Chapter III of the Act addresses prohibited acts, subjecting violators to both civil and criminal liability. Provisions for criminal sanctions are clear:
Felony violations include adulterating or misbranding a food, drug, or device, and putting an adulterated or misbranded food, drug, or device into interstate commerce. Any person who commits a prohibited act violates the FDCA. A person committing a prohibited act “with the intent to defraud or mislead” is guilty of a felony punishable by years in jail and millions in fines or both.

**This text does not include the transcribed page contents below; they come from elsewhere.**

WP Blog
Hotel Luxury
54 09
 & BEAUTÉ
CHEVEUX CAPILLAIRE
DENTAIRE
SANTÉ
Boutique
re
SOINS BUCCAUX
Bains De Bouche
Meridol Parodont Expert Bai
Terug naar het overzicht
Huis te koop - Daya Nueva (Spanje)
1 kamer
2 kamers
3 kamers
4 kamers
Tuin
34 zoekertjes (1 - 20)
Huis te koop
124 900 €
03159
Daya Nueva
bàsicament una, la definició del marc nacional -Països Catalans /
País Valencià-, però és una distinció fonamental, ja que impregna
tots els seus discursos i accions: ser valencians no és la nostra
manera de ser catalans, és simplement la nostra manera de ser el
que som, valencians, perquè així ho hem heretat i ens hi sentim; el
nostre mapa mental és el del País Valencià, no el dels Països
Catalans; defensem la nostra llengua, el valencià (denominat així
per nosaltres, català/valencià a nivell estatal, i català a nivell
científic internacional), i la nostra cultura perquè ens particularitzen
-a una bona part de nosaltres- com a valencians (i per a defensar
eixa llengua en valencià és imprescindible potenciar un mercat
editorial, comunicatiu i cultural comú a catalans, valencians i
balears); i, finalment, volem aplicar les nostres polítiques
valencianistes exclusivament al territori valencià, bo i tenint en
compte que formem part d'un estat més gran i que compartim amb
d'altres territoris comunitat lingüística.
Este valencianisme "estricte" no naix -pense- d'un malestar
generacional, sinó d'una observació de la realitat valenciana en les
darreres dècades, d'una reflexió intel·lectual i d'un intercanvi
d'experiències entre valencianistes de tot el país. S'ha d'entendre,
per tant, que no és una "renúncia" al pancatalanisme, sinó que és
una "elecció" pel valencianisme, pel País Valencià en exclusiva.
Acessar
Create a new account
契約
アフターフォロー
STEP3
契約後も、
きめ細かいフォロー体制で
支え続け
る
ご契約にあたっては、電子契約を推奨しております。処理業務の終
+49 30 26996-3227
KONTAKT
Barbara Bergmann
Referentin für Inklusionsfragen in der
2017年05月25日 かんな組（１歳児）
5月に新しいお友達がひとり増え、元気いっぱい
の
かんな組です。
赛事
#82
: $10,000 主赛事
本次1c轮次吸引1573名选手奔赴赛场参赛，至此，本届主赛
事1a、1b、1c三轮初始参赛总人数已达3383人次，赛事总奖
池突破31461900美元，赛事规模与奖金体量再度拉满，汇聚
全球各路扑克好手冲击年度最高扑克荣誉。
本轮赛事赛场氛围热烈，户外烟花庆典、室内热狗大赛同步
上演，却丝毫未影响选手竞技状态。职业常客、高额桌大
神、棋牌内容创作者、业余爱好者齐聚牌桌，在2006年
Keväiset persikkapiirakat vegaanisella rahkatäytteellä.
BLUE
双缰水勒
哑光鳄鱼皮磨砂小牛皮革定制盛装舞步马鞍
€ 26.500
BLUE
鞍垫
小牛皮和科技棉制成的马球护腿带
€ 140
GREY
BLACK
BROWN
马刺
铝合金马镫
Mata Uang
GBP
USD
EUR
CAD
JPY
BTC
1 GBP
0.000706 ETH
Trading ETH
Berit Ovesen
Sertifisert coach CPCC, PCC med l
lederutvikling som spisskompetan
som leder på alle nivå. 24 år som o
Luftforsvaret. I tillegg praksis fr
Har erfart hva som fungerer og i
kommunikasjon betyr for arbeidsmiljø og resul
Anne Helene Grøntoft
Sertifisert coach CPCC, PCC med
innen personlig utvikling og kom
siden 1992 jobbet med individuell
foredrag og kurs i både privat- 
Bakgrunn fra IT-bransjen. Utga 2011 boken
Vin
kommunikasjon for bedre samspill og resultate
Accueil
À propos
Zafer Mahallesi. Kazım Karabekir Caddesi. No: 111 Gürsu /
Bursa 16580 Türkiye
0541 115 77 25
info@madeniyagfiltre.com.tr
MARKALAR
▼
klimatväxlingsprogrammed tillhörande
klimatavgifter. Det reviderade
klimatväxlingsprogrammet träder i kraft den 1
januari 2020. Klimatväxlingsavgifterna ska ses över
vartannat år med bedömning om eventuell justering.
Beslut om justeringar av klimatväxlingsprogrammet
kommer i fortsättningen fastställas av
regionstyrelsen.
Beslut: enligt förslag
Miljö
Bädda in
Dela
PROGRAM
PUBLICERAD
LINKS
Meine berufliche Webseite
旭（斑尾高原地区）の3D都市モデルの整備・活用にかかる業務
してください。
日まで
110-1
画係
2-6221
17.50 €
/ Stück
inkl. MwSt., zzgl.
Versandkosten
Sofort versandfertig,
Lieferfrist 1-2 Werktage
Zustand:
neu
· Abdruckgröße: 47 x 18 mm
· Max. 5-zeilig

A misdemeanor conviction under the FDCA, unlike a felony conviction, does not require proof of fraudulent intent, or even of knowing or willful conduct. Rather, a person may be convicted if he or she held a position of responsibility or authority in a firm such that the person could have prevented the violation. Convictions under the misdemeanor provisions are punishable by not more than one year or fined not more than $250,000, or both.
The legal jargon aside, if you are a producer of food and knowingly or not manufacturer and sell adulterated food, you can (and should) face fines and jail time.